Extracted entries START
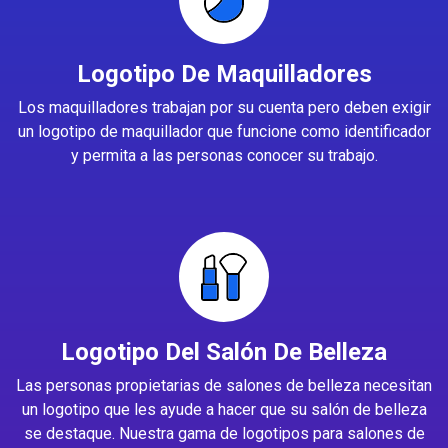
Logotipo De Maquilladores
Los maquilladores trabajan por su cuenta pero deben exigir
un logotipo de maquillador que funcione como identificador
y permita a las personas conocer su trabajo.
Logotipo Del Salón De Belleza
Las personas propietarias de salones de belleza necesitan
un logotipo que les ayude a hacer que su salón de belleza
se destaque. Nuestra gama de logotipos para salones de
Extracted entries END
What to work on:
What is needed here is one number: how many lines of the entries hold the string "personas".

Solution to this problem:
2